“De Gea per Di Gregorio”: analisi sul rumor in casa Juve

L'ex Monza e, ancora una volta, Perin sono autori di una buona stagione: non sembra la porta il reparto in cui il club bianconero ha maggiore urgenza di intervenire, ma era così anche un anno fa...
Giordano Grassi

L’ex Monza e, ancora una volta, Perin sono autori di una buona stagione: non sembra la porta il reparto in cui il club bianconero ha maggiore urgenza di intervenire, ma era così anche un anno fa…

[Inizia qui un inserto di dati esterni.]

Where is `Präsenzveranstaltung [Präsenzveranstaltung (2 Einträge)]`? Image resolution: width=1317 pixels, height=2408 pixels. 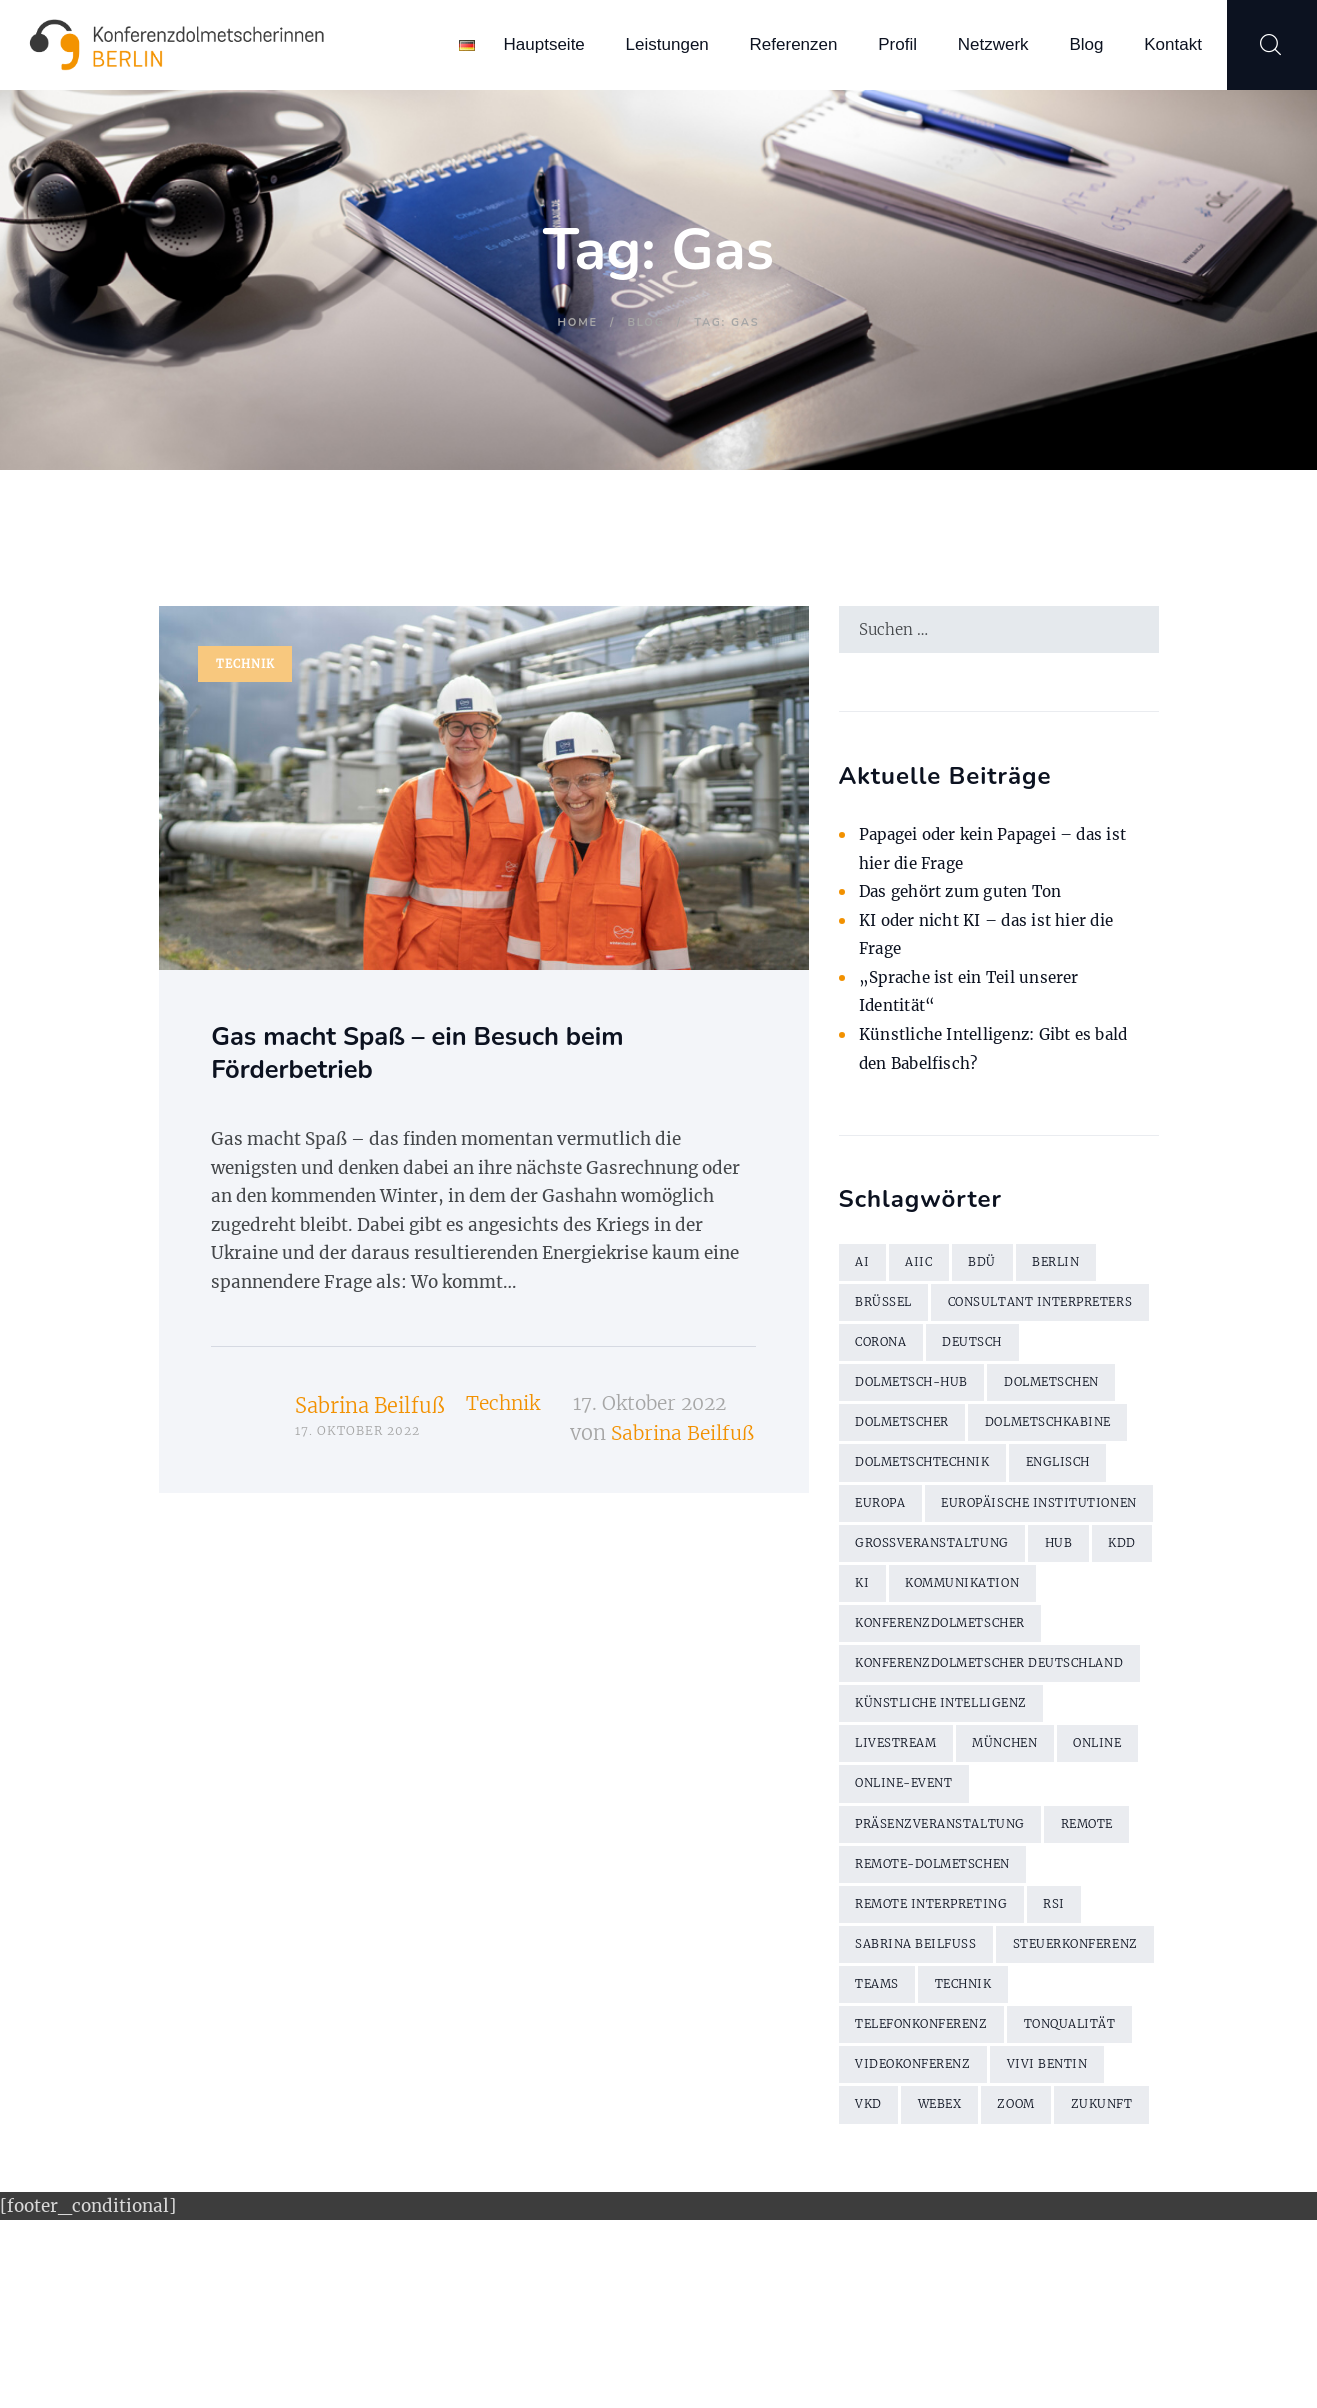 Präsenzveranstaltung [Präsenzveranstaltung (2 Einträge)] is located at coordinates (949, 1955).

“La Juventus avrebbe deciso di monetizzare con la cessione di Di Gregorio in Premier e di puntare poi su De Gea della Fiorentina”. È l’ultimo rumor di mercato attorno alla Juventus, che apre alcuni spunti di riflessione. In primis: è davvero la porta il reparto in cui il club bianconero ha maggiori lacune e, pertanto, particolare fretta di intervenire?

L’analisi

La verità è che Di Gregorio è stato autore, tutto sommato, di una buona prima stagione. Ha commesso un paio di errori, ma anche un discreto numero di belle parate. Dietro di lui, Perin, ancora una volta, si è dimostrato a tutti gli effetti un co-titolare, risultando tra i migliori in campo ogni volta in cui è stato chiamato in causa. Morale della favola: no, la porta non è, nel modo più assoluto, la priorità per la dirigenza della Juventus. E allora?

Il precedente

E allora c’è il clamoroso precedente, neppure poi così lontano nel tempo. Meno di un anno fa, infatti, la Juventus, con un budget particolarmente limitato che ha portato a numerose cessioni sofferte, come Soulé, Huijsen e Chiesa, iniziò la propria campagna acquisti proprio da quel Di Gregorio ora ‘chiacchierato’. Eppure, in rosa, oltre a Perin, c’era un certo Szczesny, costato 4 milioni di rescissione consensuale per andare poi a giocare con il Barcellona… Qualche analogia c’è, i tifosi sperano che gli sforzi vengano riversati su altre zone del rettangolo verde.